XML is for documents
JSON is for data
It really is and should be that simple.
I don't disagree with anything you're saying here but I have to question this part.
the simplest XML representation I can think of for x = 1 is:
<i n="x">1</i>
Really? That's the simplest you could think of?
<x>1</x>
Didn't come to mind? Yes it's more verbose thanx: 1
... but far simpler than you're implying XML requires.“Finally”? Hasn’t this been being said for, what, a decade or so?
The simplest representation in XML is
<x v="1"/>
. (It’s a bit longer than<x>1</x>
, but it would win for any meaningful key names.)The simplest representation in JSON in
{x:1}
. You cannot leave off the braces.The difference is not huge: 4 characters (5 vs 9). And it would get overwhelmed by the payload if you used longer keys and values than 1 character each.
The problem is not with verbosity of the syntax anyway. Why does everyone doggedly fixate on that? No, the problem is how you go about accessing the data inside a program. With XML, you get a DOM. JSON maps directly onto native data structures. That is the difference.
You are mistaken. The complexity of the YAML spec is what led to the triumph of JSON. I am not sure there is even one fully compliant YAML parser for Perl on the CPAN yet. (I know that less than 2 years ago, there wasn’t.) Have you ever looked at the YAML spec? If not, you’re in for a rude shock.
In contrast, any competent programmer can write a good stab at a JSON parser for the language of his choice in a couple of hours. (Writing a really correct one is trickier than that. However, it is nowhere near as huge a task as a YAML parser.)
It’s a pity, because sure, if we were talking about a subset of YAML that’s roughly equivalent to JSON’s expressive power (YAML Tiny essentially), then I would agree: that is a great idea. But real full YAML is complex beyond sanity.
Thank you for the post, and thanks to those who commented. +5 Interesting!
It's worth mentioning that some JSON parsers (Python's, for example, IIRC) have problems with unquoted keys and values. That is: {x:1} should be {"x":"1"}, though I'm not certain about the "1" value, since it's numeric.
I agree with Aristotle. YAML is nicer to look at, but insane to parse correctly. The fact of the matter is that YAML::Tiny leads the way even though it admittingly doesn't even try to accomplish 100% of the spec. This might have changed recently since Adam Kennedy took hold of the YAML dist.
Sorry for being pedantic, but the simplest representation in JSON is {"x":1}. You can't leave off the quotation marks either, or can you?
Yes, it’s true – you have to quote the key. I forgot.
I left out the "as integer" phrase.
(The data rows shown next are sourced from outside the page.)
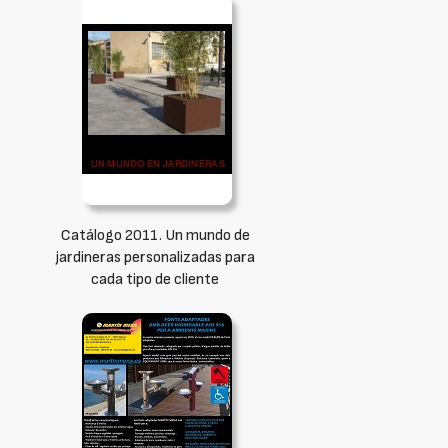
Catálogo 2011. Un mundo de
jardineras personalizadas para
cada tipo de cliente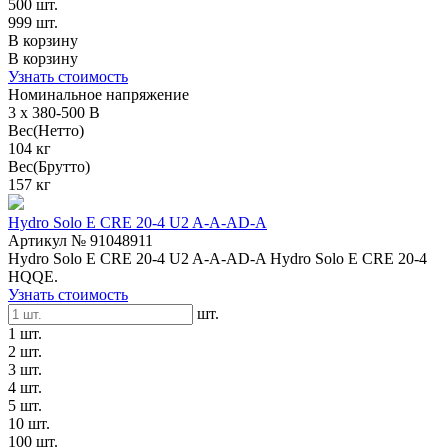
500 шт.
999 шт.
В корзину
В корзину
Узнать стоимость
Номинальное напряжение
3 x 380-500 В
Вес(Нетто)
104 кг
Вес(Брутто)
157 кг
Hydro Solo E CRE 20-4 U2 A-A-AD-A
Артикул № 91048911
Hydro Solo E CRE 20-4 U2 A-A-AD-A Hydro Solo E CRE 20-4
HQQE.
Узнать стоимость
шт.
1 шт.
2 шт.
3 шт.
4 шт.
5 шт.
10 шт.
100 шт.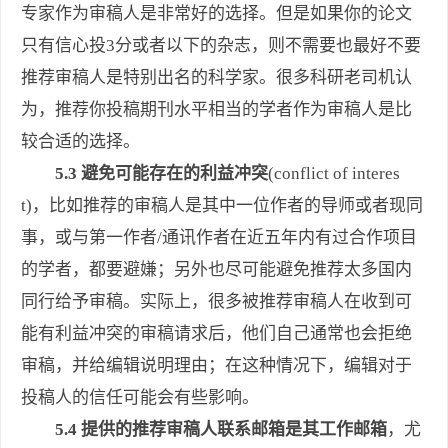
专家作为审稿人是非常好的选择。但是如果你的论文
只有信心投3分或者以下的杂志，则不需要也最好不要
推荐审稿人是特别出名的科学家。很多科研老司机认
为，推荐你投稿期刊水平相当的学者作为审稿人是比
较合适的选择。
5.3 避免可能存在的利益冲突
(conflict of interes
t)，比如推荐的审稿人是其中一位作者的导师或者现同
事，或与第一作者/通讯作者在近五年内有过合作项目
的学者，都要避嫌；另外也尽可能避免推荐太多国内
同行给予审稿。实际上，很多被推荐审稿人在收到可
能有利益冲突的审稿请求后，他们自己通常也会拒绝
审稿，并给编辑说明理由；在这种情况下，编辑对于
投稿人的信任可能会有些影响。
5.4 提供的推荐审稿人联系邮箱是其工作邮箱
，尤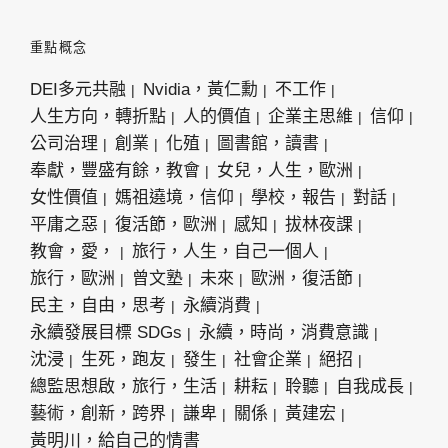
重點概念
DEI多元共融
Nvidia，黃仁勳
不工作
人生方向，轉折點
人的價值
企業主思維
信仰
公司治理
創業
化殖
圖書館，讀書
奉獻，豐盛有餘，教會
女兒，人生，歐洲
女性價值
媽祖遶境，信仰
學校，報告
對話
平庸之惡
復活節，歐洲
感知
拔林夜課
教會，愛，
旅行，人生，自己一個人
旅行，歐洲
曾文塾
未來
歐洲，復活節
民主，自由，思考
永續消費
永續發展目標 SDGs
永續，時尚，消費意識
沈浸
生死，跑友
發生
社會企業
絕招
總監思想啟，旅行，生活
耕耘
聆聽
自我成長
藝術，創新，跨界
謙卑
關係
黃建宏
黃明川，給自己的情書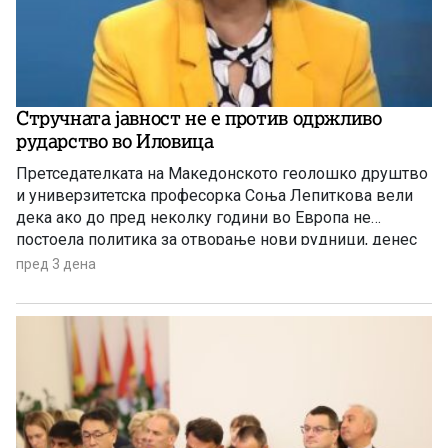
Стручната јавност не е против одржливо
рударство во Иловица
Претседателката на Македонското геолошко друштво
и универзитетска професорка Соња Лепиткова вели
дека ако до пред неколку години во Европа не
постоела политика за отворање нови рудници, денес
таа политика е апсолутно сменета и листата на
пред 3 дена
критични минерали само се зголемува.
If you don't need to specify that the value is an integer, then you can specify x=1 more simply in JSON.
"Finally" is because someone you would hope is an authority to be listened to on the subject has said it. (We have all likely seen this opinion before, but not IIRC from someone of Clark's stature in the XML field).
IMHO, a Java implementation on the level of YAML::Tiny would have gone a long way towards pushing YAML to where JSON is now, but when I was really deep into YAML in 2005-2006 the Java parsers were pre-alpha quality -- you could not expect to do even simple real work with them.